ここから本文です
猫に札束
投稿一覧に戻る

猫に札束の掲示板

鉄道王・根津嘉一郎 ①

万延元年6月15日(1860年8月1日)、根津嘉一郎が生まれました。
東武鉄道をはじめ、多くの鉄道の再建に関わって「鉄道王」と呼ばれ、また武蔵学園の創始者としても知られます。

嘉一郎は現在の山梨県山梨市に生まれました。
父親の嘉市郎は雑穀を商う裕福な商人です。
幼名を栄次郎といった次男の嘉一郎は、ガキ大将として有名でした。
やがて明治10年(1877)には18歳で郡書記となりますが、21歳の時に東京へ出奔。陸軍士官学校入学を目指したものの、年齢超過のため資格なしとされます。

3年後、郷里に戻った嘉一郎は自由民権運動に関心を持ちますが、30歳で家業を相続。商売はうまく、父親が残した家産を増やしました。
家業のかたわら郡会議員、県会議員となり、自由民権運動の集会への警官の過剰な妨害に抗議して、新聞でその名を上げます。

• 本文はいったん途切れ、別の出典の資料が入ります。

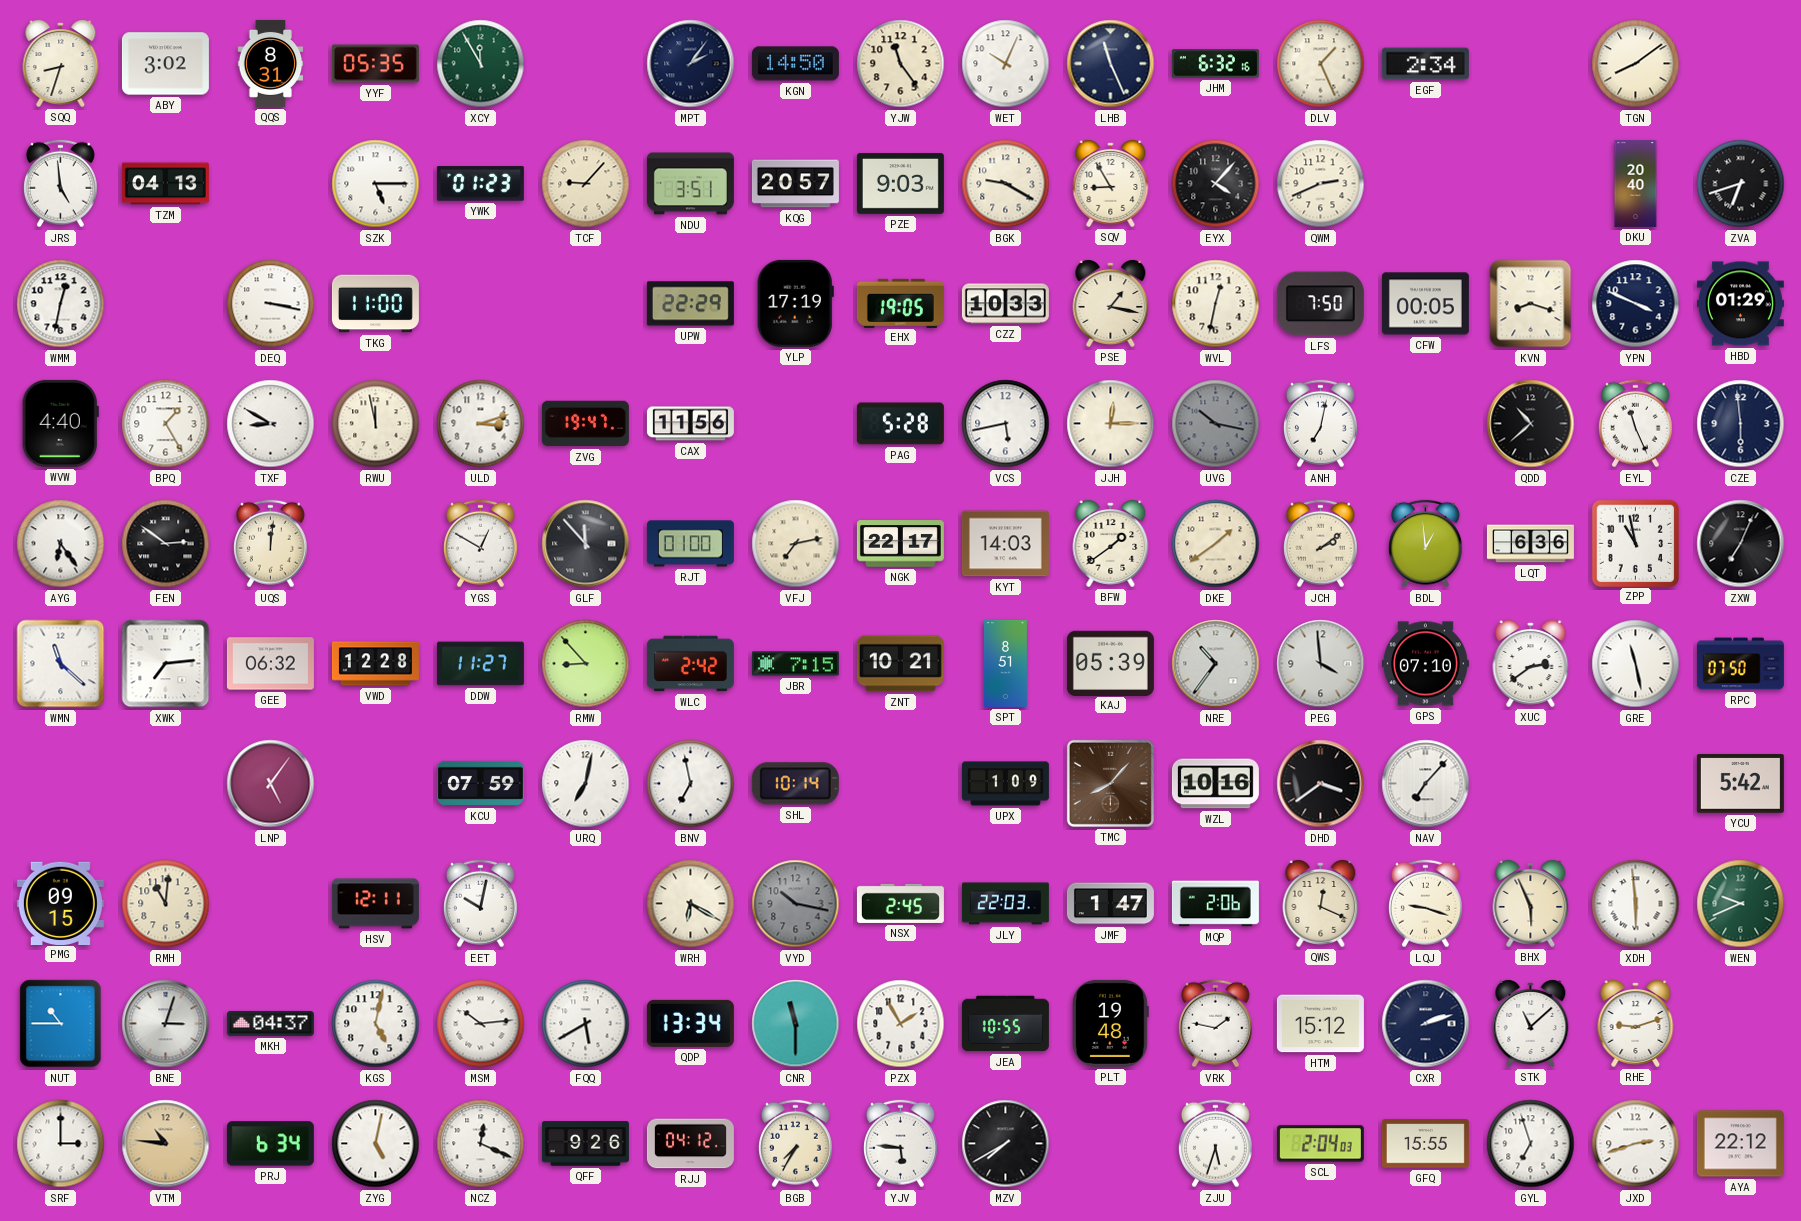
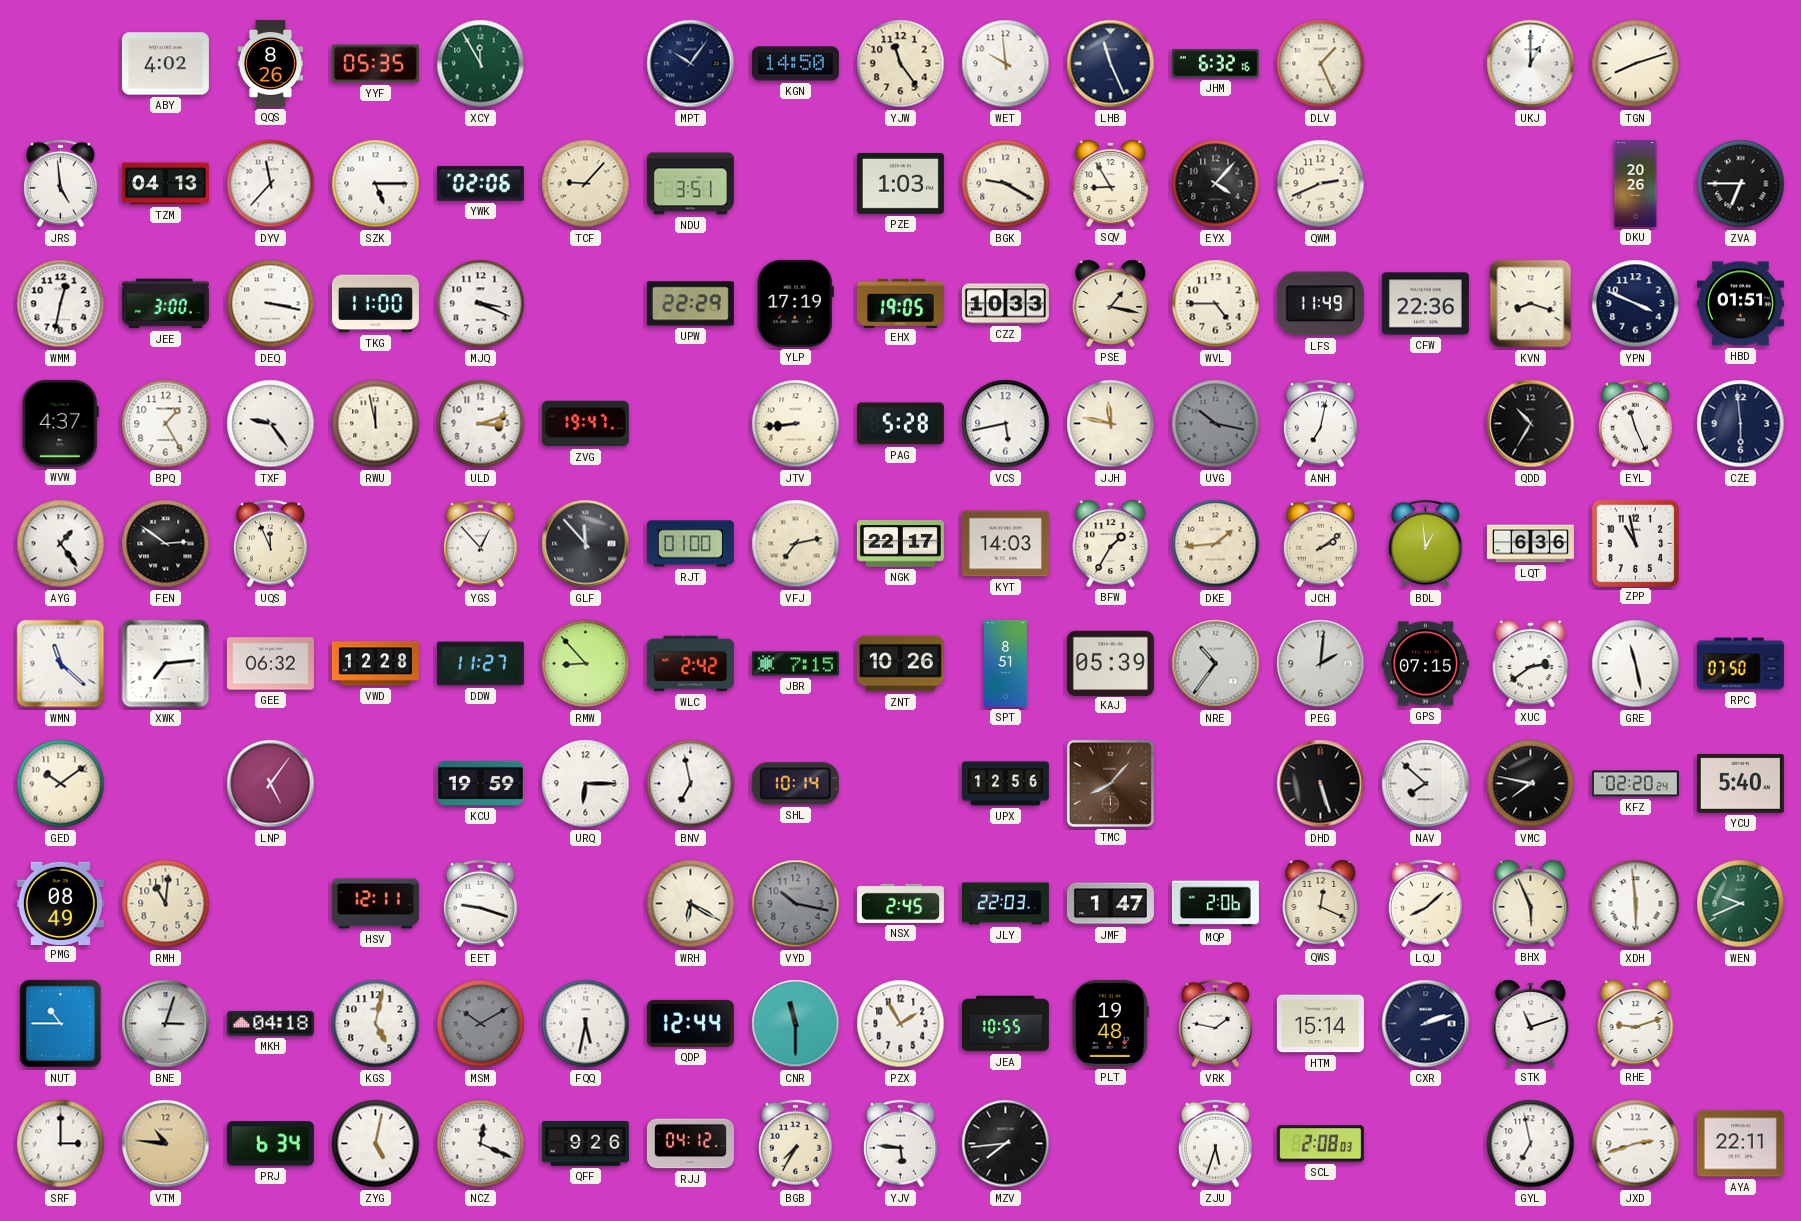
SQQ: 8:33 -> none
ABY: 3:02 -> 4:02
QQS: 8:31 -> 8:26
MPT: 2:06 -> 10:06
WET: 10:04 -> 9:59
EGF: 2:34 -> none
UKJ: none -> 1:00
TGN: 8:09 -> 8:12
DYV: none -> 11:37
YWK: 01:23 -> 02:06
KQG: 20:57 -> none
PZE: 9:03 -> 1:03
DKU: 20:40 -> 20:26
ZVA: 6:42 -> 6:45
JEE: none -> 3:00
MJQ: none -> 3:19
WVL: 12:32 -> 4:45
LFS: 7:50 -> 11:49
CFW: 00:05 -> 22:36
HBD: 01:29 -> 01:51
WVW: 4:40 -> 4:37
TXF: 8:50 -> 9:24
CAX: 11:56 -> none
JTV: none -> 8:44
JJH: 12:15 -> 11:47
QDD: 10:38 -> 10:35
AYG: 6:24 -> 1:24
UQS: 12:01 -> 11:56
YGS: 12:50 -> 12:53
BFW: 1:39 -> 1:35
DKE: 1:39 -> 1:44
ZXW: 7:04 -> none
ZNT: 10:21 -> 10:26
PEG: 3:59 -> 2:01
GPS: 07:10 -> 07:15
GED: none -> 10:09
KCU: 07:59 -> 19:59
URQ: 7:02 -> 6:15
UPX: 1:09 -> 12:56
WZL: 10:16 -> none
DHD: 3:39 -> 5:27
NAV: 7:07 -> 7:52
VMC: none -> 7:47
KFZ: none -> 02:20
YCU: 5:42 -> 5:40
PMG: 09:15 -> 08:49
EET: 10:02 -> 9:18
LQJ: 9:18 -> 8:08
MKH: 04:37 -> 04:18
MSM: 10:14 -> 10:10
MSM dial: white -> grey
FQQ: 5:40 -> 5:32
QDP: 13:34 -> 12:44
HTM: 15:12 -> 15:14
STK: 11:08 -> 11:12
MZV: 7:40 -> 7:44
SCL: 2:04 -> 2:08
GFQ: 15:55 -> none
GYL: 6:57 -> 6:58
AYA: 22:12 -> 22:11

嘉一郎には「売られた喧嘩は買う」といったところがあり、後に彼が関与するいくつもの会社でも、必ず喧嘩をしています。
村長を務めていた頃、郷里出身の実業家・若尾逸平と出会い、また郷里の先輩・雨宮敬次郎とも知り合いました。
彼らは後に「甲州財閥」と呼ばれることになります。
若尾から実業は経済の動向、特に将来性を見抜くことが大切であることを学び、今後、「乗り物」と「灯り」が有望であることを示唆されます。

若尾の示唆の影響からか明治29年(1896)、37歳で再び東京に出た嘉一郎は、日本郵船をはじめ海運株を大量に買って、一時は大儲けしますが、株の暴落とともに大借金を負う痛い目を見ました。
しかしこの嘉一郎の大胆な動きは実業界の注目を集め、徴兵保険株式会社の設立発起人に推されることになります。